◆ **WHAT YOU NEED TO DO**
In how many lines of the records does the word "nowego" appear? Reply with the number and nothing else.

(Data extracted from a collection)
______

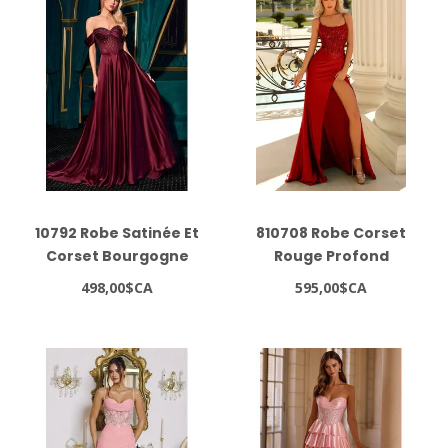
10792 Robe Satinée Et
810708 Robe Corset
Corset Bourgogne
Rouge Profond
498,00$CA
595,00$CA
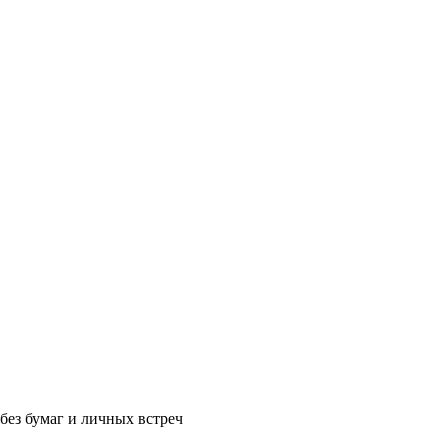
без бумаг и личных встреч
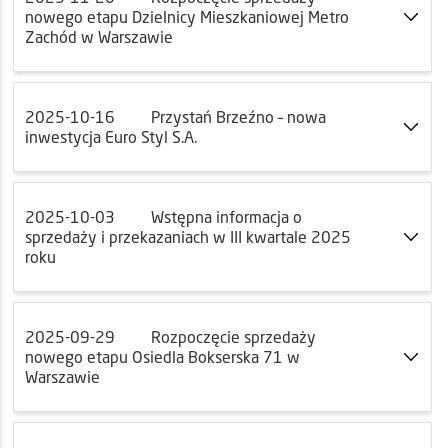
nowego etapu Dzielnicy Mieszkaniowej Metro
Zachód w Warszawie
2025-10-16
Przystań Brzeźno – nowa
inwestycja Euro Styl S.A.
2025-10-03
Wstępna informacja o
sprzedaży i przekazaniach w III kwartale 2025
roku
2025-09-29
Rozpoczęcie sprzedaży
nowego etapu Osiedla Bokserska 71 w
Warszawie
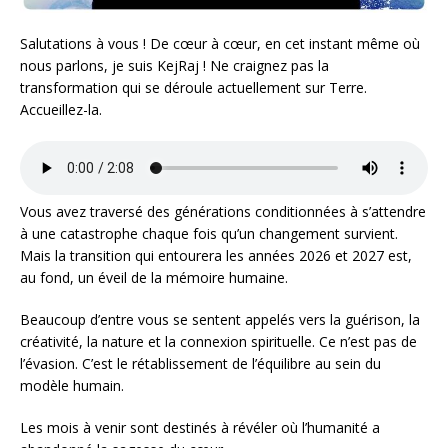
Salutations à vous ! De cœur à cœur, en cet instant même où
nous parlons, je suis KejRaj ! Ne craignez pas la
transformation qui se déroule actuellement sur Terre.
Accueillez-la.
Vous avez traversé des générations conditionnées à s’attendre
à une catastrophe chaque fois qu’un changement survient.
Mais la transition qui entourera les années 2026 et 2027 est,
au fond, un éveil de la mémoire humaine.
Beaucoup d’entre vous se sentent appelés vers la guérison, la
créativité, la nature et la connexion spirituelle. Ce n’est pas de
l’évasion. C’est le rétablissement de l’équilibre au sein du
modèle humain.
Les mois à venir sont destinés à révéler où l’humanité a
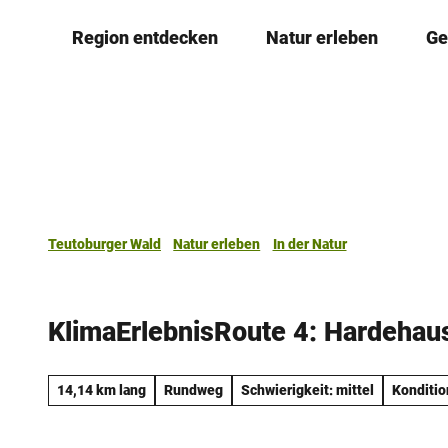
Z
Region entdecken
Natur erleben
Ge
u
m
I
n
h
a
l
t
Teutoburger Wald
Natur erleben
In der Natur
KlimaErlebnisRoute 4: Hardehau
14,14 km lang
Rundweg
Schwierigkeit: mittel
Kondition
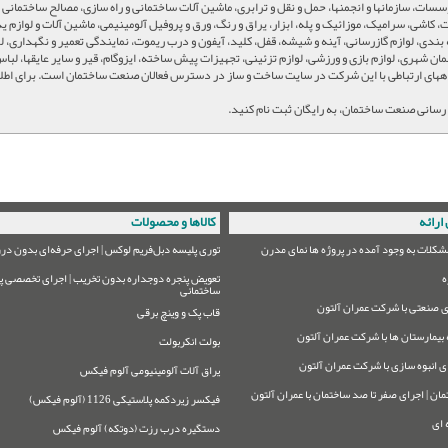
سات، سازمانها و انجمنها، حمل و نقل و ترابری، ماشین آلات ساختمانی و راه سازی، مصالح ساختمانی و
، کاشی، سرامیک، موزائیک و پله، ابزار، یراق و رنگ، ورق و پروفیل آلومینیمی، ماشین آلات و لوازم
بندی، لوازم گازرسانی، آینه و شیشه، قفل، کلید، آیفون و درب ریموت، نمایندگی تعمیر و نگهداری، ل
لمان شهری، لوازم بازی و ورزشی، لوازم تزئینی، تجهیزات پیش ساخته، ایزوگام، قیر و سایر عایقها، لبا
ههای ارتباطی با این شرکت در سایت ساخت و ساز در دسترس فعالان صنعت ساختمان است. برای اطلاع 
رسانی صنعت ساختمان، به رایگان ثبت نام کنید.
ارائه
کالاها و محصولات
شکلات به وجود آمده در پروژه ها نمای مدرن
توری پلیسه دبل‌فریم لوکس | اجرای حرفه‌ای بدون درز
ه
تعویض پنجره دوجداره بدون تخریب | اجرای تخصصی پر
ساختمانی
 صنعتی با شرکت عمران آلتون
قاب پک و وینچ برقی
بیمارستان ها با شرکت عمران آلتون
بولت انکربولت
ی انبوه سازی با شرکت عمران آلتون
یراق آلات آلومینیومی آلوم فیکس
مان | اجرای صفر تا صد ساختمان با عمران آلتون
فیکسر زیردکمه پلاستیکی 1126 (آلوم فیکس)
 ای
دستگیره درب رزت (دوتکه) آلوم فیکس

______

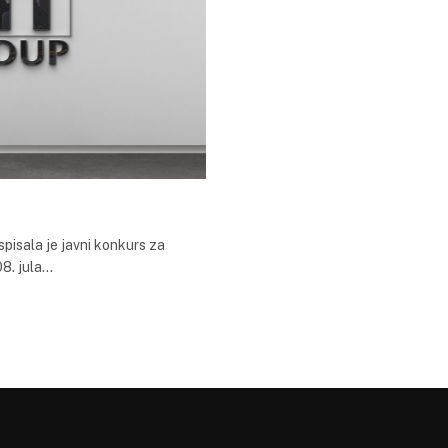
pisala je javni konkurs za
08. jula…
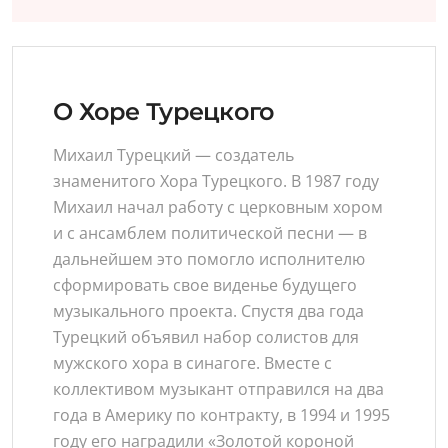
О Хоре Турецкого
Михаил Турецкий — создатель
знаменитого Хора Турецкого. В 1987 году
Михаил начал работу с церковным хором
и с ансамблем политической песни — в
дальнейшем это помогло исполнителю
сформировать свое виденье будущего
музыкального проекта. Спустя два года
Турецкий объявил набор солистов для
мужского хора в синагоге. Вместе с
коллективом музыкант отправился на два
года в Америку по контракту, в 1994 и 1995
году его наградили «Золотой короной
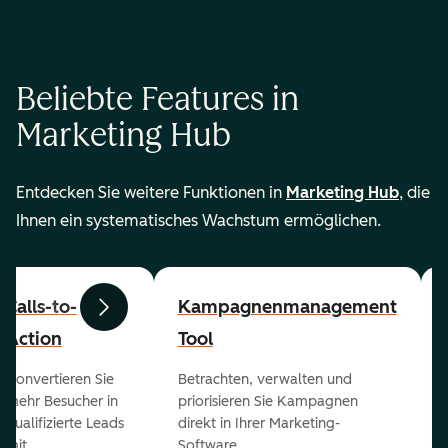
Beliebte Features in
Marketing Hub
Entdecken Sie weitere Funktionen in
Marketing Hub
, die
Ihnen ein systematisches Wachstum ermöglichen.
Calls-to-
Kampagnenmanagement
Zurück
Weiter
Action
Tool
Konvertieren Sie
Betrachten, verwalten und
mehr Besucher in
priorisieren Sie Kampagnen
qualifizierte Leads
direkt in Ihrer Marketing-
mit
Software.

______

◆ **ANSWER BOX**
2